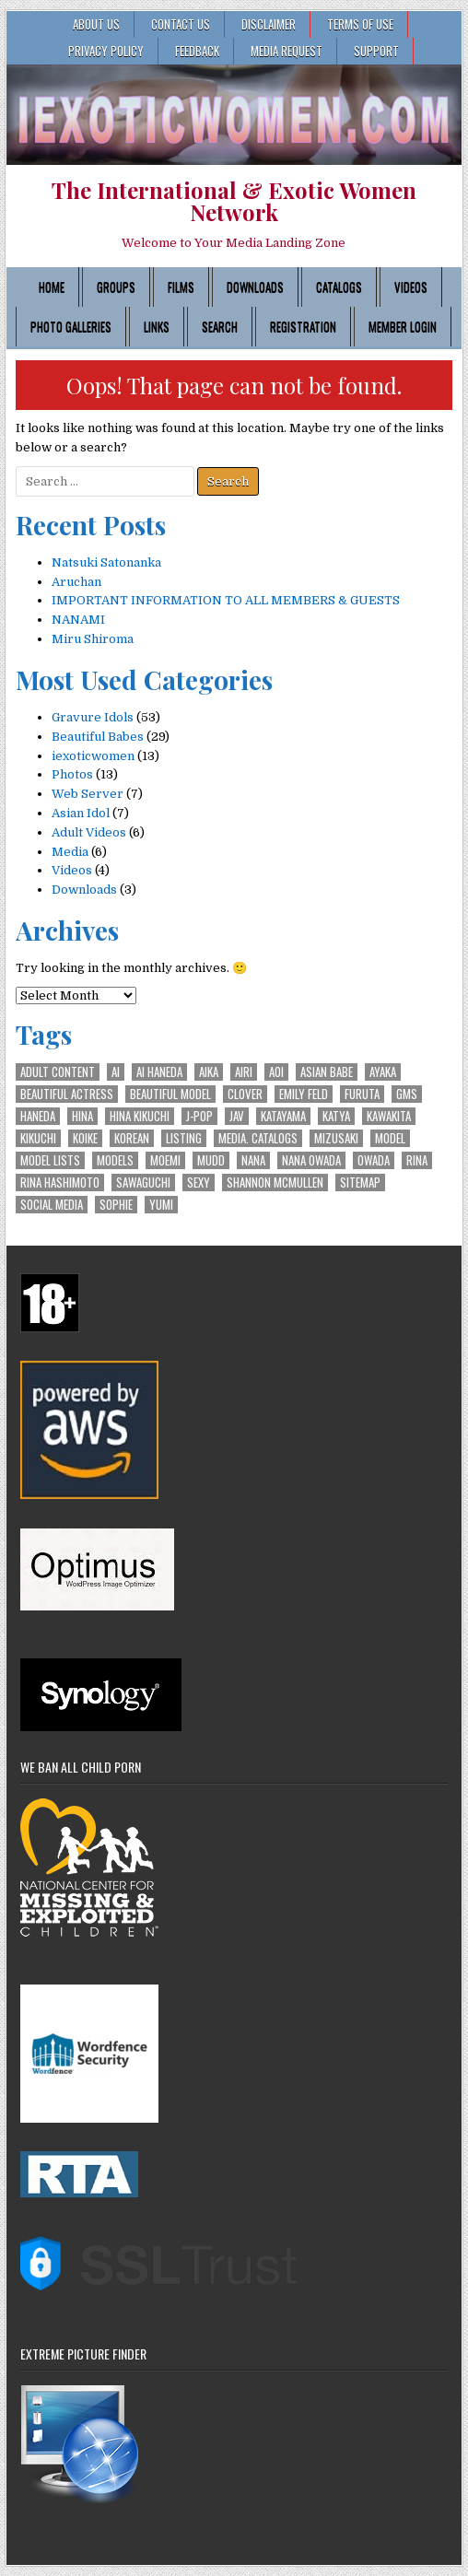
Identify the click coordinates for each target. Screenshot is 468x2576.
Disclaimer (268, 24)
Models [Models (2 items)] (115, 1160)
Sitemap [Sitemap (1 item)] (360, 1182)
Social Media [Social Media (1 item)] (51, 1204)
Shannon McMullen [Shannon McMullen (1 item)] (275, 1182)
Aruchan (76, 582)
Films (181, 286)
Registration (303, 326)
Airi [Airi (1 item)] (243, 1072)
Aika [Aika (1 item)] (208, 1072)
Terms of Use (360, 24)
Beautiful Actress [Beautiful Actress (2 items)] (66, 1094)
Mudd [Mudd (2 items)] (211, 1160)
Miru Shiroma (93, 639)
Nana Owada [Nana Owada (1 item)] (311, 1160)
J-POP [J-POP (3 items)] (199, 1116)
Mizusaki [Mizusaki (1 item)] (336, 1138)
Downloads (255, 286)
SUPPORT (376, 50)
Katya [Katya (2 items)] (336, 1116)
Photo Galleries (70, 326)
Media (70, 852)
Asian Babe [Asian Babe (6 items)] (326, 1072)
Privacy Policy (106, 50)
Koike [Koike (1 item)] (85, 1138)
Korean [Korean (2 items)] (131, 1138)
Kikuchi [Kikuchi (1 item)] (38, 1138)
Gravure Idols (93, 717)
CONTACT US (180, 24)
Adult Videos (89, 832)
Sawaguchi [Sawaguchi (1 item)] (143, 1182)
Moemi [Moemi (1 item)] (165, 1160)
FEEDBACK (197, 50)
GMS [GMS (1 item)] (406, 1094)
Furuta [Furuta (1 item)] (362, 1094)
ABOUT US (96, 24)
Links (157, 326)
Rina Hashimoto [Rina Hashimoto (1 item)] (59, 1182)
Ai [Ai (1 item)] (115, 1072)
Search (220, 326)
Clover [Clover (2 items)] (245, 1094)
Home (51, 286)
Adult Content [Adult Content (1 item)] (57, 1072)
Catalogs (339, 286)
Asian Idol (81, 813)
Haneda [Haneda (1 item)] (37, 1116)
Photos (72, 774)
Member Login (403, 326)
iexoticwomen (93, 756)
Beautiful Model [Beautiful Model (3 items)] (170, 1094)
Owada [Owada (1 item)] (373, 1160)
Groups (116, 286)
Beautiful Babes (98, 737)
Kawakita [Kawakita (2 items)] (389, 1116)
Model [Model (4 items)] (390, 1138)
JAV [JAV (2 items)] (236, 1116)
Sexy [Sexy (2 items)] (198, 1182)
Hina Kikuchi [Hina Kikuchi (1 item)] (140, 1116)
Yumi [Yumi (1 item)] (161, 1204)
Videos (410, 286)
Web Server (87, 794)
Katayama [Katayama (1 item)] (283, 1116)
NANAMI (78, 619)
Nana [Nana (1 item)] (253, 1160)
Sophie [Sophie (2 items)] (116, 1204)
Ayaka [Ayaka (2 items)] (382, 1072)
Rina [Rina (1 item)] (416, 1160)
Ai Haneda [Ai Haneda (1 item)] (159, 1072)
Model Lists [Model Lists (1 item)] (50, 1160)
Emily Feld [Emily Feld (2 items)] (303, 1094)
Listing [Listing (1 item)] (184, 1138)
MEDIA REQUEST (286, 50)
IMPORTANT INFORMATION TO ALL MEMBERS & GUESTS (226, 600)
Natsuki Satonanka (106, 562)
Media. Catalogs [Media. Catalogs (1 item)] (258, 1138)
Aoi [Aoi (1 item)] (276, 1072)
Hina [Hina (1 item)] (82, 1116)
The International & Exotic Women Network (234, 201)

────────

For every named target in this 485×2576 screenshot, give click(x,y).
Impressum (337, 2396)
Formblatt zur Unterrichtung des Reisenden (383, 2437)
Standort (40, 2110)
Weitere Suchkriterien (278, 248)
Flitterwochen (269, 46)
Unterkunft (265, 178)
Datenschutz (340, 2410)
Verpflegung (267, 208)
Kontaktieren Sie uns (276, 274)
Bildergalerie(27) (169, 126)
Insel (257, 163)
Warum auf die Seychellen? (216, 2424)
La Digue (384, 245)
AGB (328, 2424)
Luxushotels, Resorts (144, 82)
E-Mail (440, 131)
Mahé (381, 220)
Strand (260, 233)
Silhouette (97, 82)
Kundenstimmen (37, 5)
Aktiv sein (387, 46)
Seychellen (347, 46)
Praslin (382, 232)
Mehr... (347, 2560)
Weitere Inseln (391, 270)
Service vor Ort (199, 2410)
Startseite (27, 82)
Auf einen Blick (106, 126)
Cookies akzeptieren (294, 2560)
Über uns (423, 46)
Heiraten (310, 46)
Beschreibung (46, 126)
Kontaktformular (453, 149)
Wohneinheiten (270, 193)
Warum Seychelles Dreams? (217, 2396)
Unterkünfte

────────

Assignment:
In the entries above, the lines between the one holding "Terms of Use (360, 24)" and the one holding "Kikuchi [Kikuchi (1 item)] (38, 1138)", inclusive, are to be printed exactly as written, and those alone.

Answer below:
Terms of Use (360, 24)
Beautiful Actress [Beautiful Actress (2 items)] (66, 1094)
Mudd [Mudd (2 items)] (211, 1160)
Miru Shiroma (93, 639)
Nana Owada [Nana Owada (1 item)] (311, 1160)
J-POP [J-POP (3 items)] (199, 1116)
Mizusaki [Mizusaki (1 item)] (336, 1138)
Downloads (255, 286)
SUPPORT (376, 50)
Katya [Katya (2 items)] (336, 1116)
Photo Galleries (70, 326)
Media (70, 852)
Asian Babe [Asian Babe (6 items)] (326, 1072)
Privacy Policy (106, 50)
Koike [Koike (1 item)] (85, 1138)
Korean [Korean (2 items)] (131, 1138)
Kikuchi [Kikuchi (1 item)] (38, 1138)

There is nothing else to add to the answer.